L’échec de l’élection met en exergue les prétentions d’Isabelle. La conversion puis le sacre quelques mois plus tard d’Henri IV, met un terme définitif aux espérances de Philippe II.
Ayant signé le Traité de Vervin [9] avec la France, Philippe II d’Espagne voulut donner un gage de bonne volonté à son ennemie en accordant leur indépendance aux Pays-Bas Espagnols qu’il confia à sa fille et à son gendre. Si le couple n’avait pas d’enfant, les Pays-Bas retourneront sous la tutelle madrilène. Une belle manœuvre politique.
Philippe II marie Isabelle à l’archiduc Albert ; Le prétendant est un fils cadet de l’empereur Maximilien II. Il a été élevé à la cour d’Espagne où son oncle Philippe II l’a fait nommer cardinal puis gouverneur des Pays-Bas.
À l’occasion de son mariage le 6 mai 1598 avec son cousin Albert d’Autriche, qui s’est démis à contrecœur de son titre cardinalice, Isabelle reçoit en dot le gouvernement des Pays-Bas, qu’elle partage avec son mari, ainsi que les comtés de Bourgogne [10] et de Charolais [11]. Or il est notoire que l’archiduc est dans l’incapacité physique d’engendrer...Le couple, uni dans sa foi, n’en sera pas moins actif et populaire.

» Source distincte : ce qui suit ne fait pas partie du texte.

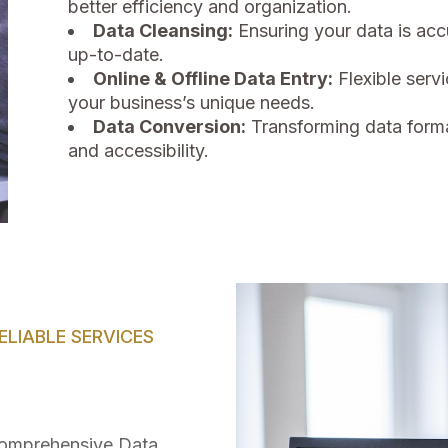
better efficiency and organization.
Data Cleansing:
Ensuring your data is acc
up-to-date.
Online & Offline Data Entry:
Flexible ser
your business’s unique needs.
Data Conversion:
Transforming data forma
and accessibility.
LIABLE SERVICES
 comprehensive Data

La paix établie aux Pays-Bas, les gouverneurs, profondément catholique, réforment la justice, développent l’économie du pays, installent leur cour à Bruxelles et s’entourent d’artistes.
Le Traité de Londres [12] du 29 août 1604 et la Trêve de 12 ans signée le 9 avril 1609 entre l’Espagne catholique et les Pays-Bas protestants doivent beaucoup à l’engagement actif des archiducs dans les négociations. Pour les Pays-Bas, c’est la fin d’un embargo qui paralysait le commerce.

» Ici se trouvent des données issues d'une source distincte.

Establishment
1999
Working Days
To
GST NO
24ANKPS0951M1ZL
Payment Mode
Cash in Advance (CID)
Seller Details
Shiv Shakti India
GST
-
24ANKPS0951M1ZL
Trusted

À la mort d’Albert en 1621, elle se fit clarisse [13] et demeura à la tête des Pays-Bas en tant que gouvernante générale des Pays-Bas espagnols [14] jusqu’en 1633.
Durant ces années, elle accorde l’hospitalité à Gaston d’Orléans et à son épouse Marguerite de Lorraine qui fuient la vindicte du Cardinal de Richelieu.

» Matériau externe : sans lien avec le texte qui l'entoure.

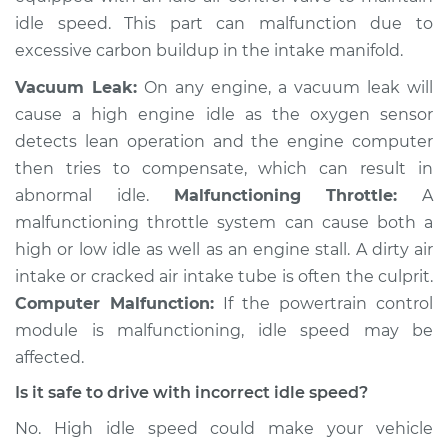
V6-2.5L
idle speed. This part can malfunction due to
excessive carbon buildup in the intake manifold.
Service type
Engine idle speed is
high Inspection
Vacuum Leak:
On any engine, a vacuum leak will
cause a high engine idle as the oxygen sensor
Estimate
$94.99
detects lean operation and the engine computer
then tries to compensate, which can result in
Shop/Dealer Price
$105.01
-
$112.52
abnormal idle.
Malfunctioning Throttle:
A
malfunctioning throttle system can cause both a
high or low idle as well as an engine stall. A dirty air
2001 Toyota Camry
intake or cracked air intake tube is often the culprit.
L4-2.2L
Computer Malfunction:
If the powertrain control
module is malfunctioning, idle speed may be
Service type
Engine idle speed is
affected.
high Inspection
Is it safe to drive with incorrect idle speed?
Estimate
$99.99
No. High idle speed could make your vehicle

Sa mort, en 1633 met fin pour les Pays-Bas à une période d’essor et de calme. Faute d’héritier, le gouvernement d’Albert et Isabelle retourna sous l’autorité espagnole.
En 1648, 50 ans après l’avènement d’Albert et Isabelle, la Paix de Westphalie [15] marque la fin de la guerre civile qui sépare définitivement les Pays-Bas de la couronne espagnole.